(Dataset entries)
+===+

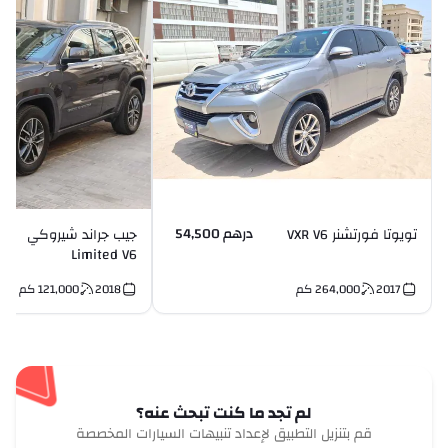
درهم 54,500
تويوتا فورتشنر VXR V6
جيب جراند شيروكي
Limited V6
2017
264,000
كم
2018
121,000
كم
لم تجد ما كنت تبحث عنه؟
قم بتنزيل التطبيق لإعداد تنبيهات السيارات المخصصة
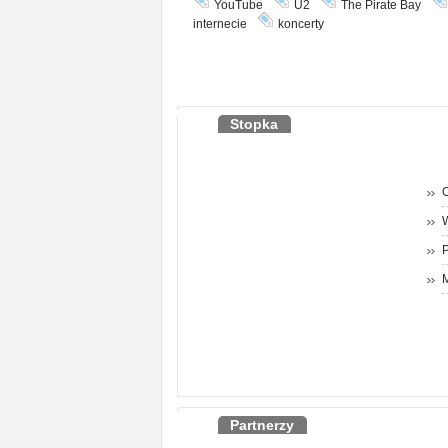
YouTube
U2
The Pirate Bay
internecie
koncerty
Stopka
O
P
M
Partnerzy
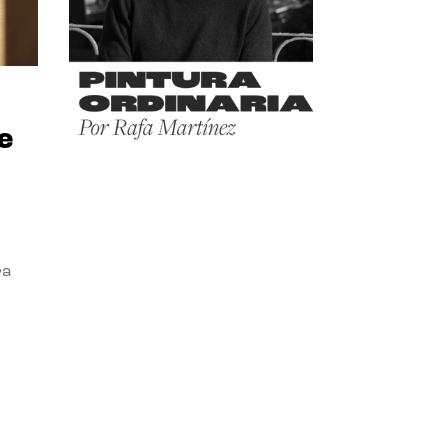
e
ra
l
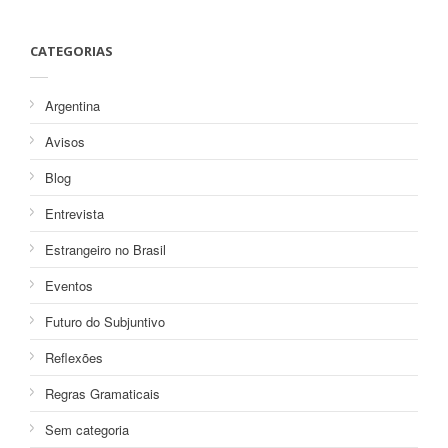
CATEGORIAS
Argentina
Avisos
Blog
Entrevista
Estrangeiro no Brasil
Eventos
Futuro do Subjuntivo
Reflexões
Regras Gramaticais
Sem categoria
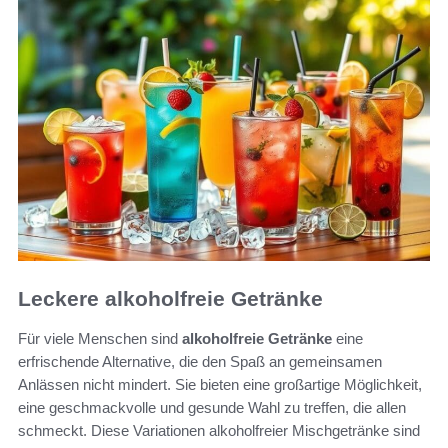
Leckere alkoholfreie Getränke
Für viele Menschen sind
alkoholfreie Getränke
eine
erfrischende Alternative, die den Spaß an gemeinsamen
Anlässen nicht mindert. Sie bieten eine großartige Möglichkeit,
eine geschmackvolle und gesunde Wahl zu treffen, die allen
schmeckt. Diese Variationen alkoholfreier Mischgetränke sind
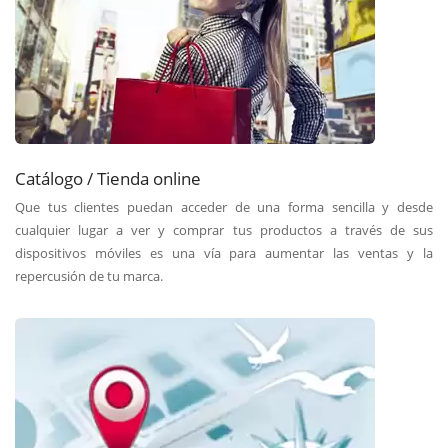
Catálogo / Tienda online
Que tus clientes puedan acceder de una forma sencilla y desde
cualquier lugar a ver y comprar tus productos a través de sus
dispositivos móviles es una vía para aumentar las ventas y la
repercusión de tu marca.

+===+

Excluding the pictures, restate the records above word for word.

## Reply to the task
درهم 54,500
تويوتا فورتشنر VXR V6
جيب جراند شيروكي
Limited V6
2017
264,000
كم
2018
121,000
كم
لم تجد ما كنت تبحث عنه؟
قم بتنزيل التطبيق لإعداد تنبيهات السيارات المخصصة
YouTube
U2
The Pirate Bay
internecie
koncerty
Stopka
O
P
M
Partnerzy
e
ra
l
CATEGORIAS
Argentina
Avisos
Blog
Entrevista
Estrangeiro no Brasil
Eventos
Futuro do Subjuntivo
Reflexões
Regras Gramaticais
Sem categoria
Leckere alkoholfreie Getränke
Für viele Menschen sind
alkoholfreie Getränke
eine
erfrischende Alternative, die den Spaß an gemeinsamen
Anlässen nicht mindert. Sie bieten eine großartige Möglichkeit,
eine geschmackvolle und gesunde Wahl zu treffen, die allen
schmeckt. Diese Variationen alkoholfreier Mischgetränke sind
Catálogo / Tienda online
Que tus clientes puedan acceder de una forma sencilla y desde
cualquier lugar a ver y comprar tus productos a través de sus
dispositivos móviles es una vía para aumentar las ventas y la
repercusión de tu marca.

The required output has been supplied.